(DATA SHOWN Opens)
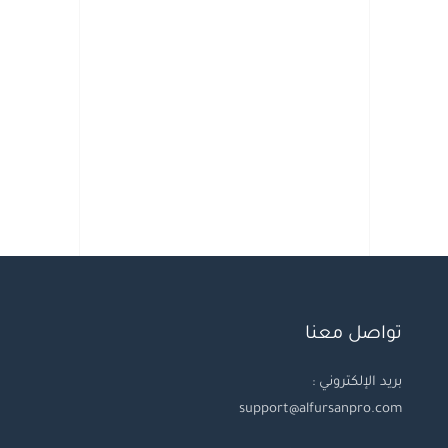
تواصل معنا
بريد الإلكتروني :
support@alfursanpro.com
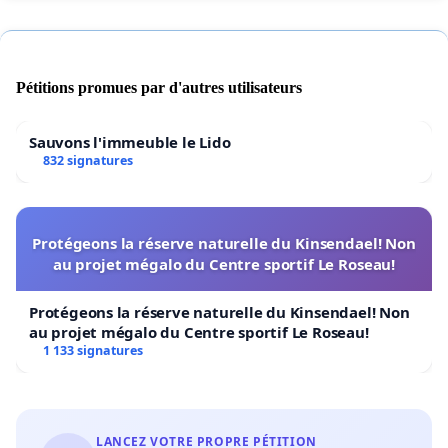
Pétitions promues par d'autres utilisateurs
Sauvons l'immeuble le Lido
832 signatures
Protégeons la réserve naturelle du Kinsendael! Non
au projet mégalo du Centre sportif Le Roseau!
Protégeons la réserve naturelle du Kinsendael! Non
au projet mégalo du Centre sportif Le Roseau!
1 133 signatures
LANCEZ VOTRE PROPRE PÉTITION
(DATA SHOWN Closes)
## TASK DETAILS
The whole listing above needs to be copied exactly; please keep the pictures out.

## RESULT
تواصل معنا
بريد الإلكتروني :
support@alfursanpro.com
Pétitions promues par d'autres utilisateurs
Sauvons l'immeuble le Lido
832 signatures
Protégeons la réserve naturelle du Kinsendael! Non
au projet mégalo du Centre sportif Le Roseau!
Protégeons la réserve naturelle du Kinsendael! Non
au projet mégalo du Centre sportif Le Roseau!
1 133 signatures
LANCEZ VOTRE PROPRE PÉTITION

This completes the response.